Number of lines below with the word "programa": give it and nothing more.
[[ Raw data, beginning ]]
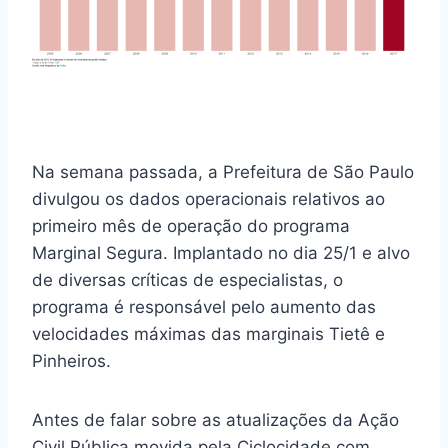
Na semana passada, a Prefeitura de São Paulo
divulgou os dados operacionais relativos ao
primeiro mês de operação do programa
Marginal Segura. Implantado no dia 25/1 e alvo
de diversas críticas de especialistas, o
programa é responsável pelo aumento das
velocidades máximas das marginais Tietê e
Pinheiros.
Antes de falar sobre as atualizações da Ação
Civil Pública movida pela Ciclocidade com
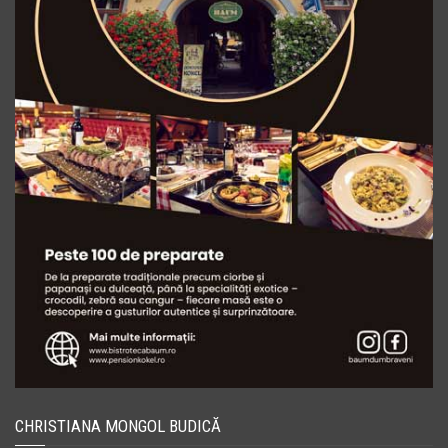
CHRISTIANA MONGOL BUDICĂ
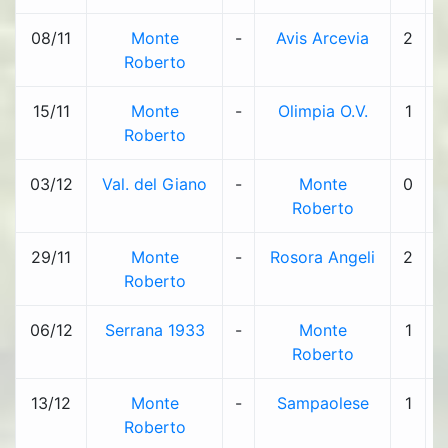
08/11
Monte
-
Avis Arcevia
2
-
Roberto
15/11
Monte
-
Olimpia O.V.
1
-
Roberto
03/12
Val. del Giano
-
Monte
0
-
Roberto
29/11
Monte
-
Rosora Angeli
2
-
Roberto
06/12
Serrana 1933
-
Monte
1
-
Roberto
13/12
Monte
-
Sampaolese
1
-
Roberto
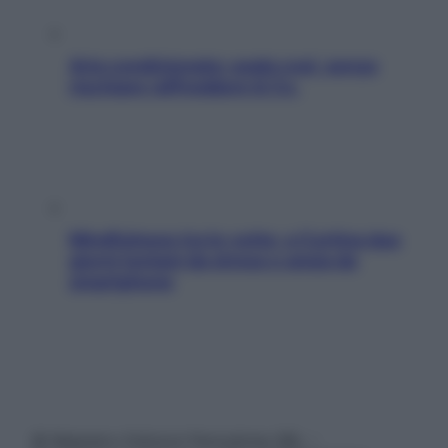
Aria condizionata: usala così, senza
rischiare raffreddore & Co.
Mindfulness tra le vette: a Cortina due
giorni lontani da stress e ansia da
smartphone
© Belpietro Edizioni Periodiche SRL –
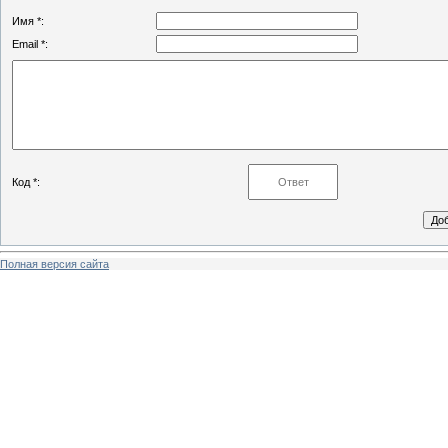
Имя *:
Email *:
Код *:
Полная версия сайта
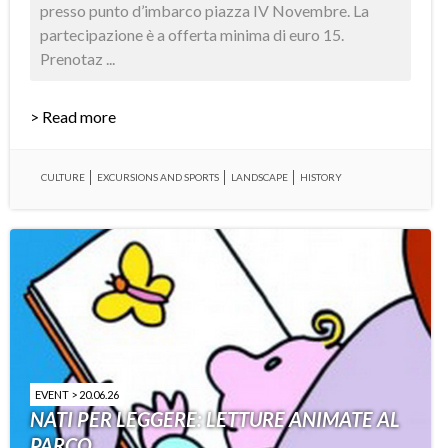
presso punto d’imbarco piazza IV Novembre. La
partecipazione è a offerta minima di euro 15.
Prenotaz ...
> Read more
CULTURE
EXCURSIONS AND SPORTS
LANDSCAPE
HISTORY
EVENT > 20.06.26
NATI PER LEGGERE: LETTURE ANIMATE AL
PARCO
[[ Raw data, end ]]
Solution for this problem - 2